Test passes with this patch - thanks a lot Robert ! I was going to ask
you to create a solr issue, but I see you already have, thanks!
No need to create a test I think - put in the new Lucene jars and it
fails, so likely thats good enough. Though it is spooky that the test
passed without the new jars, so perhaps a more targeted test is
warranted after all.
- Mark
Robert Muir wrote:
Index: src/java/org/apache/solr/analysis/CapitalizationFilterFactory.java
===================================================================
--- src/java/org/apache/solr/analysis/CapitalizationFilterFactory.java
(revision
778975)
+++ src/java/org/apache/solr/analysis/CapitalizationFilterFactory.java (working
copy)
@@ -209,7 +209,7 @@
//make a backup in case we exceed the word count
System.arraycopy(termBuffer, 0, backup, 0, termBufferLength);
}
- if (termBuffer.length < factory.maxTokenLength) {
+ if (termBufferLength < factory.maxTokenLength) {
int wordCount = 0;
int lastWordStart = 0;
@@ -226,8 +226,8 @@
}
// process the last word
- if (lastWordStart < termBuffer.length) {
- factory.processWord(termBuffer, lastWordStart,
termBuffer.length - lastWordStart, wordCount++);
+ if (lastWordStart < termBufferLength) {
+ factory.processWord(termBuffer, lastWordStart,
termBufferLength - lastWordStart, wordCount++);
}
if (wordCount > factory.maxWordCount) {
On Thu, Aug 6, 2009 at 10:58 AM, Robert Muir<rcm...@gmail.com> wrote:
Mark, I looked at this and think it might be unrelated to tokenstreams.

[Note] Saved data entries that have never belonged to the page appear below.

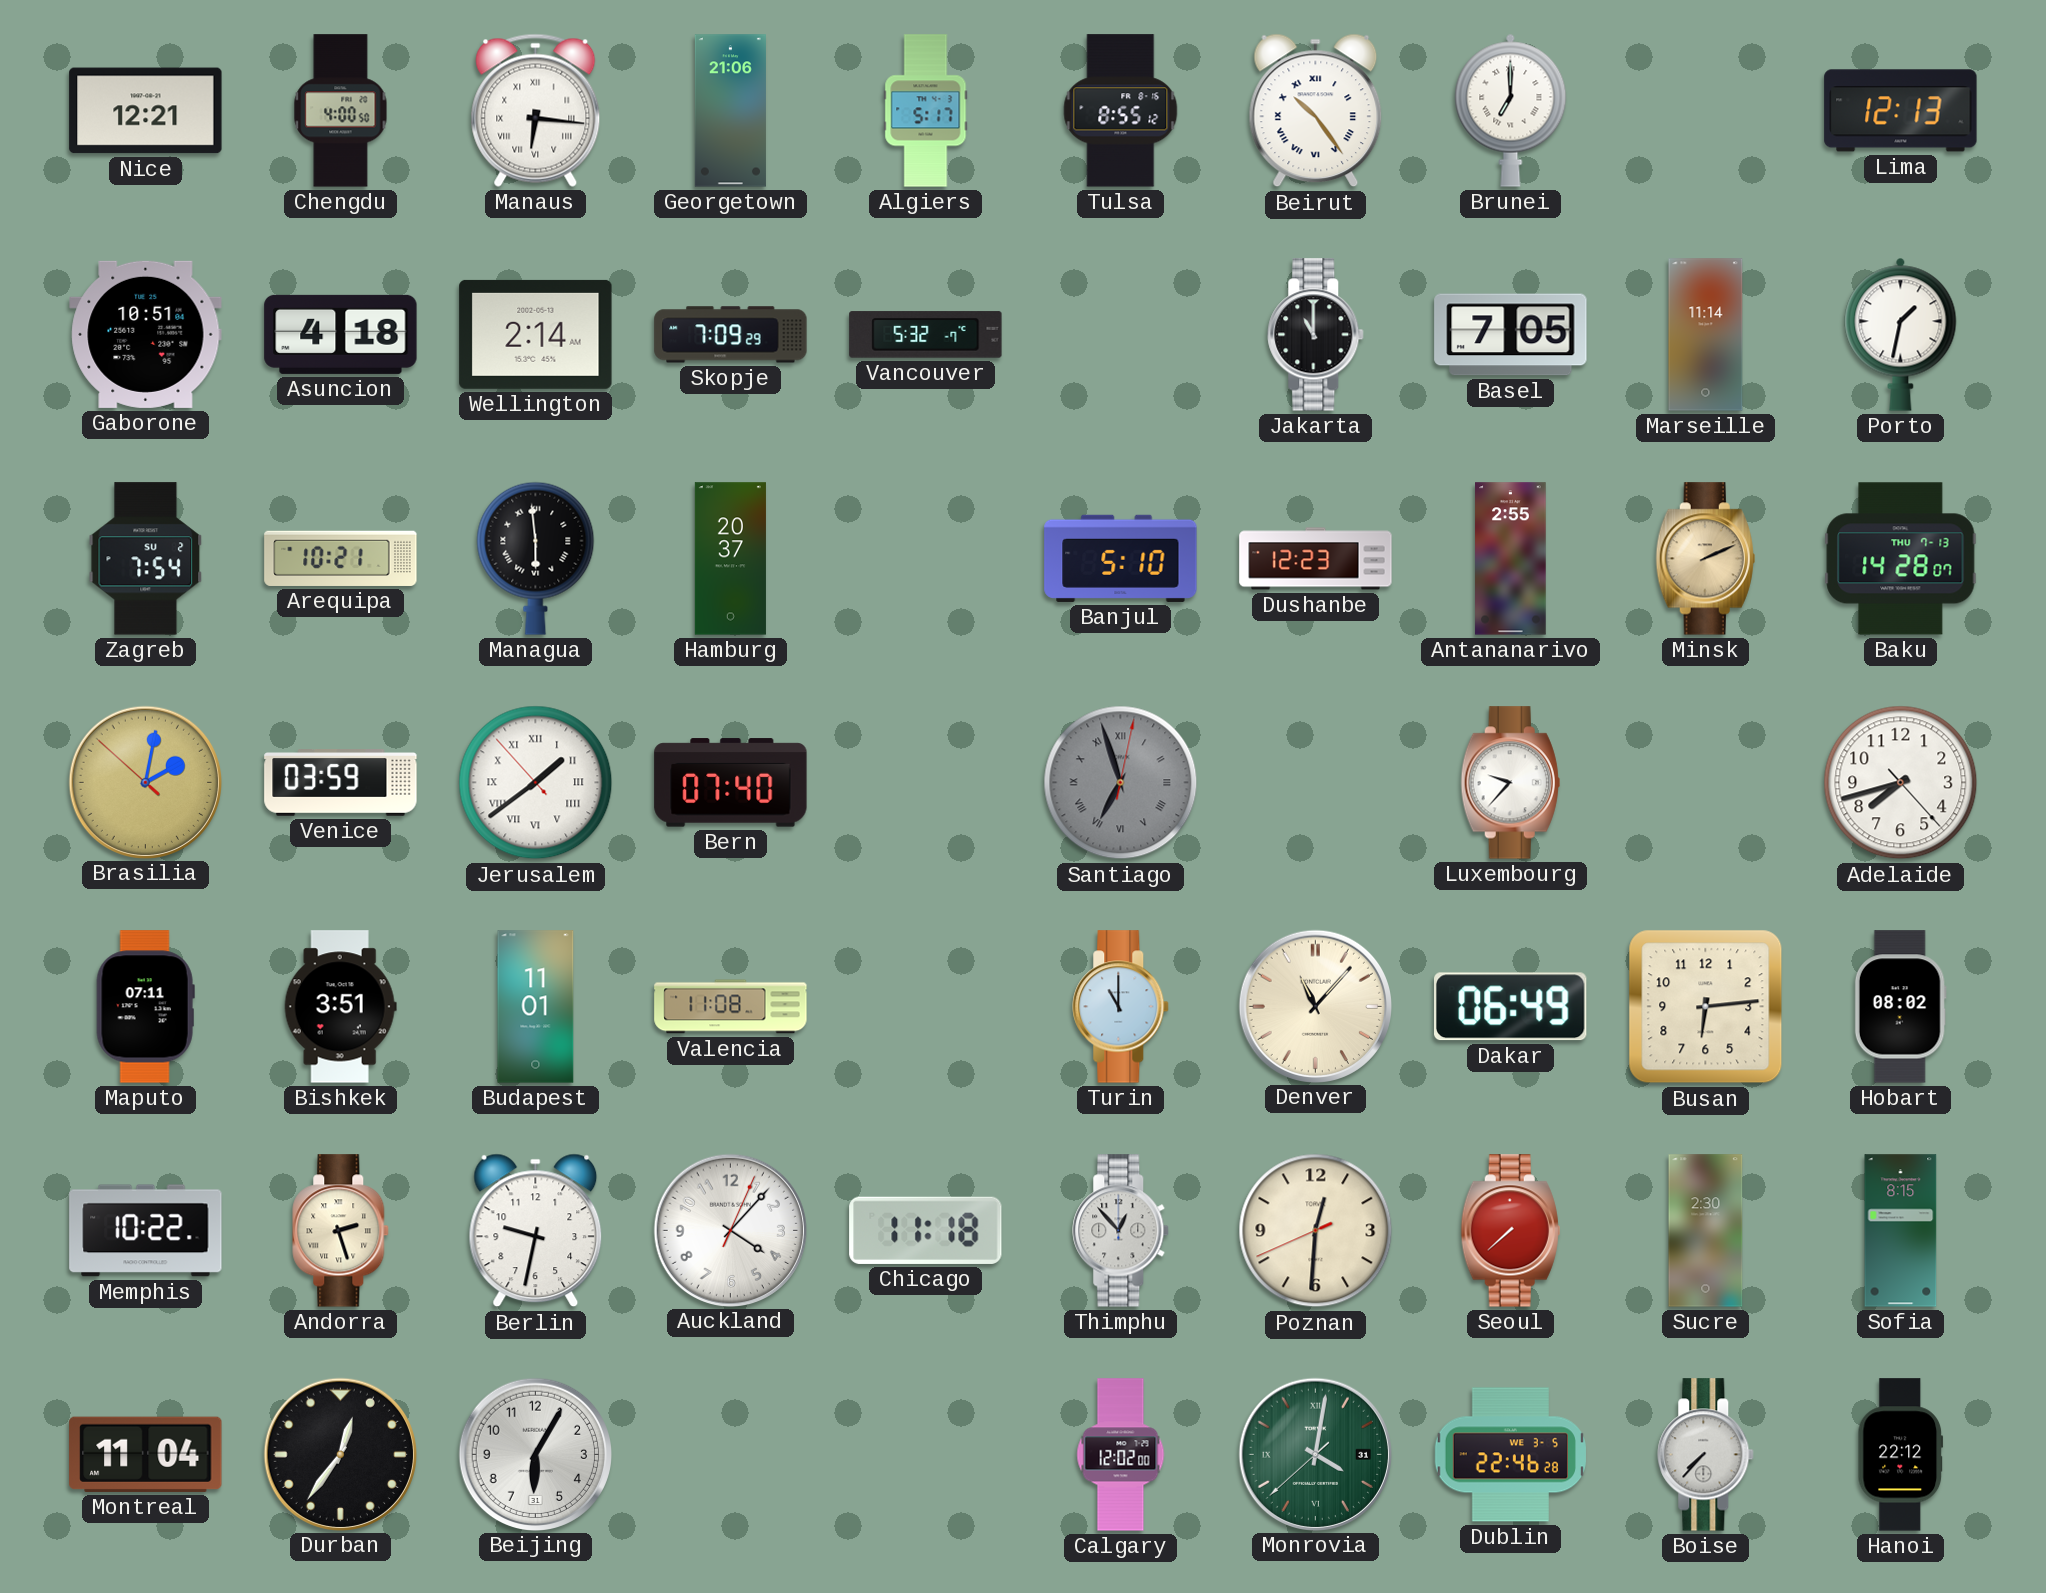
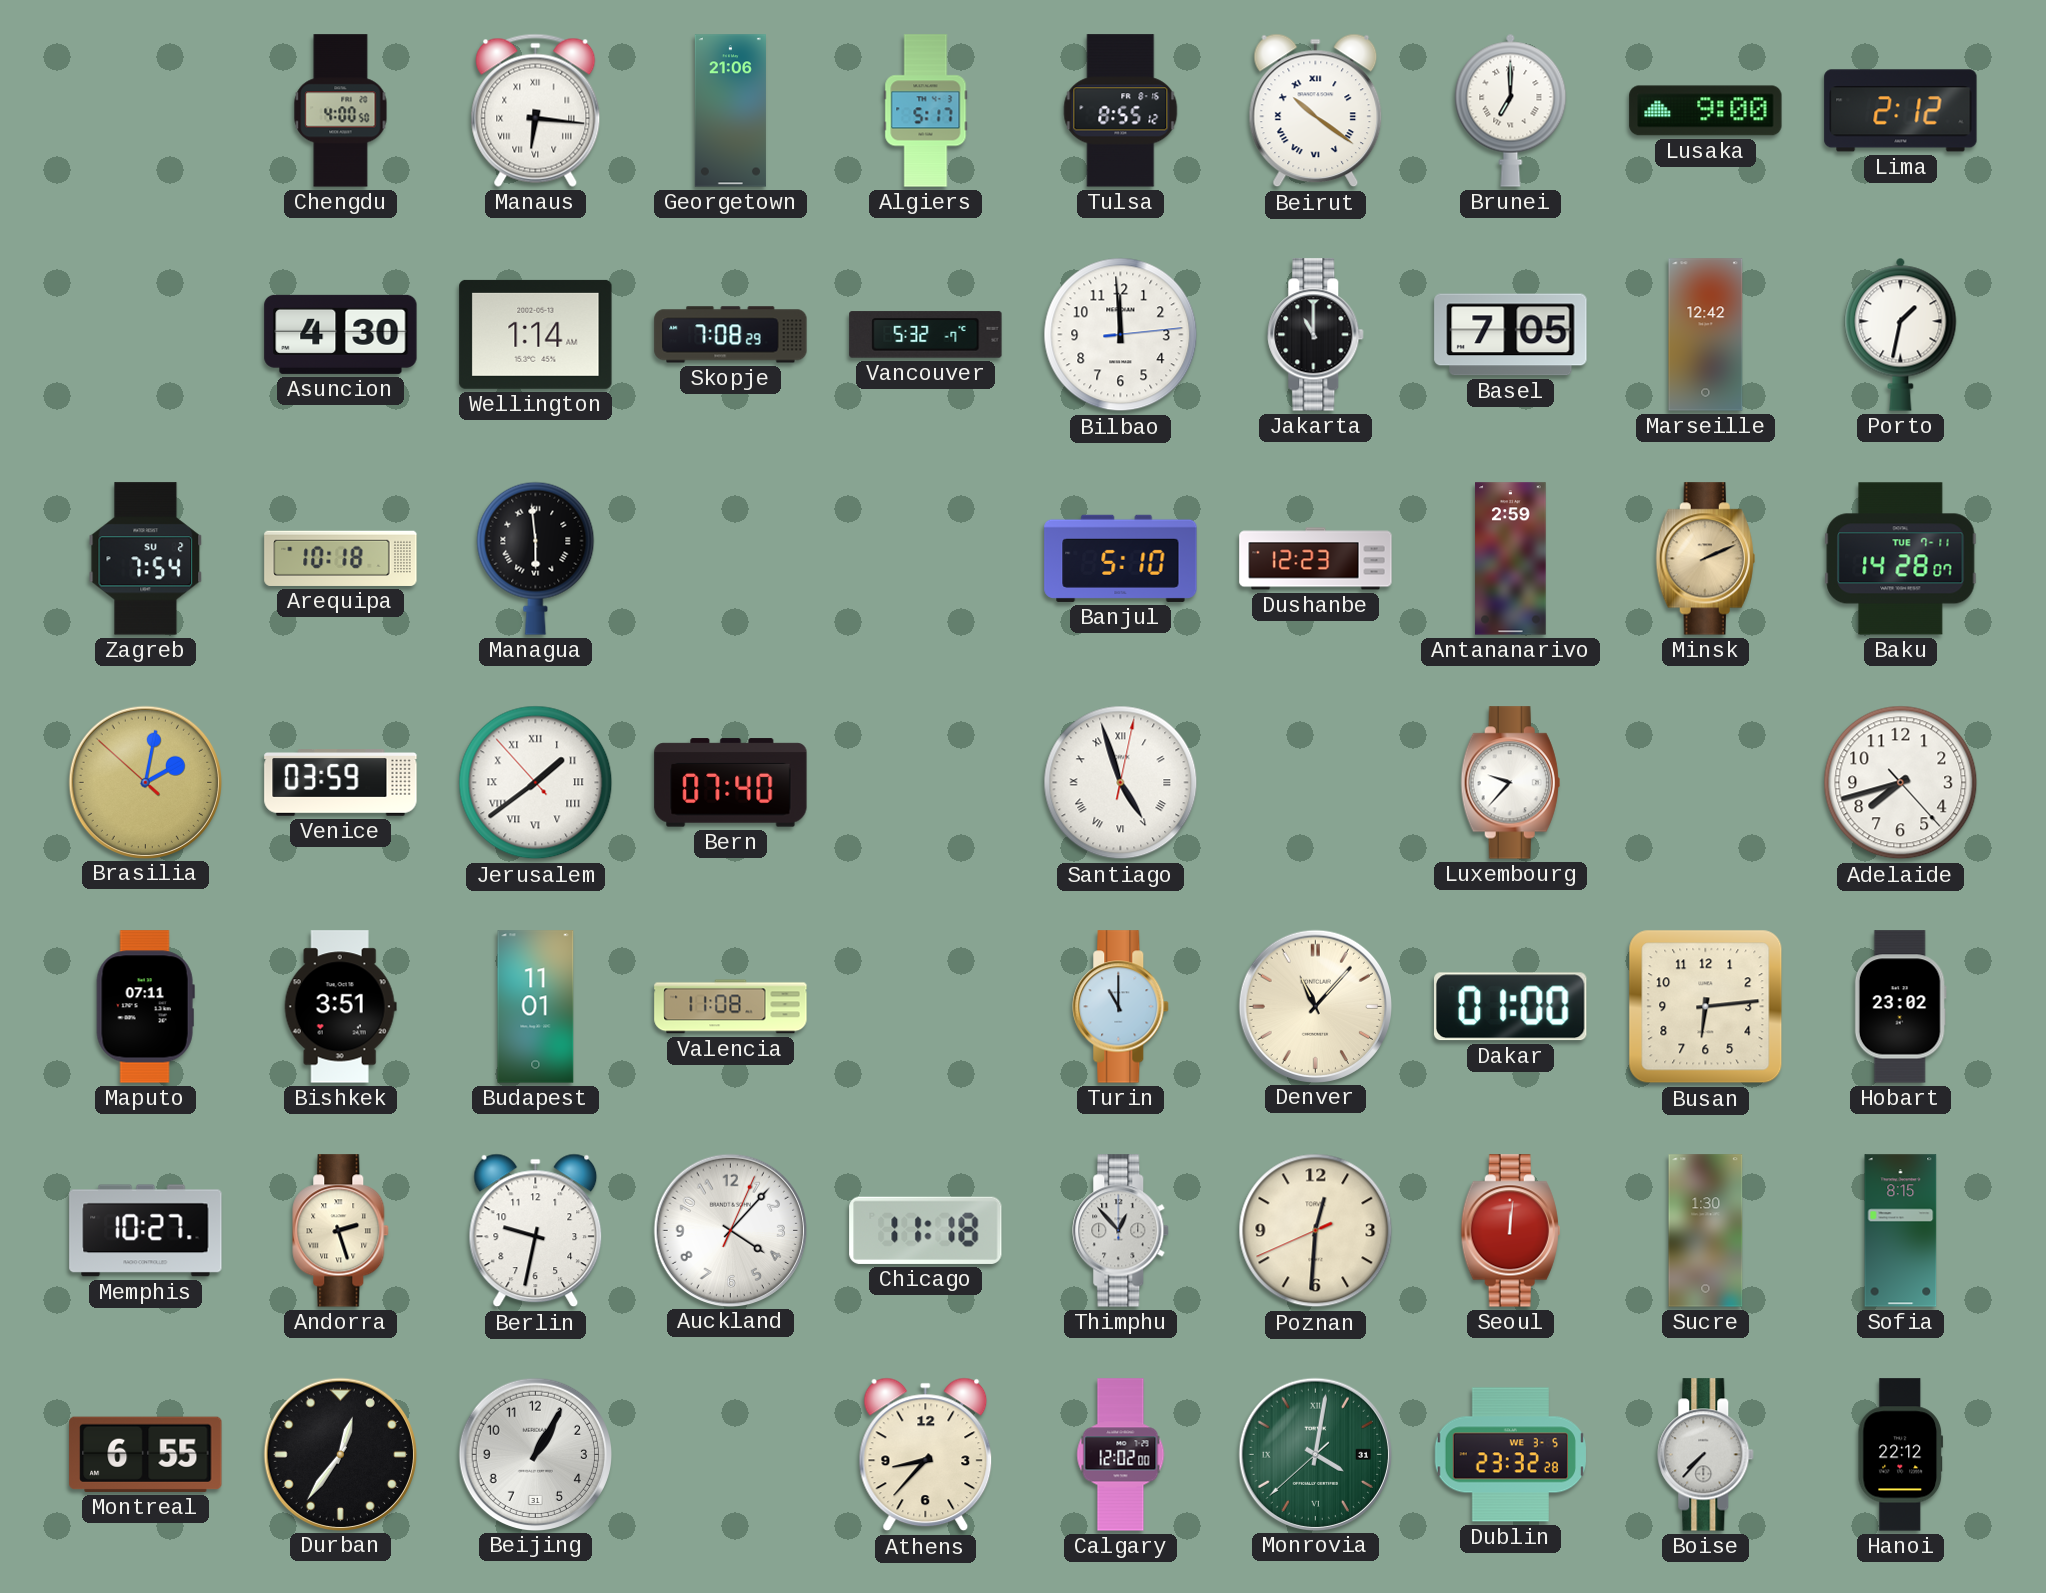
Nice: 12:21 -> none
Beirut: 10:24 -> 10:21
Lusaka: none -> 9:00
Lima: 12:13 -> 2:12
Gaborone: 10:51 -> none
Asuncion: 4:18 -> 4:30
Wellington: 2:14 -> 1:14
Skopje: 7:09 -> 7:08
Bilbao: none -> 11:59
Marseille: 11:14 -> 12:42
Arequipa: 10:21 -> 10:18
Hamburg: 20:37 -> none
Antananarivo: 2:55 -> 2:59
Baku date: THU 7-13 -> TUE 7-11
Santiago: 6:57 -> 4:57
Santiago dial: grey -> white
Dakar: 06:49 -> 01:00
Hobart: 08:02 -> 23:02
Memphis: 10:22 -> 10:27
Seoul: 7:38 -> 12:01
Sucre: 2:30 -> 1:30
Montreal: 11:04 -> 6:55
Beijing: 6:05 -> 1:05
Athens: none -> 8:37
Dublin: 22:46 -> 23:32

I think the length argument being provided to processWord(char[]
buffer, int offset, int length, int wordCount) in that filter might be
incorrectly calculated.
This is the method that checks the keep list.
(There is trailing trash on the end of tokens, even with the previous
version of lucene in Solr).
It just so happens the tokens with trailing trash were ones that were
keep words in the previous version, so the test didnt fail.
different tokens have trailing trash in the current version
(specifically some of the "the" tokens), so its failing now.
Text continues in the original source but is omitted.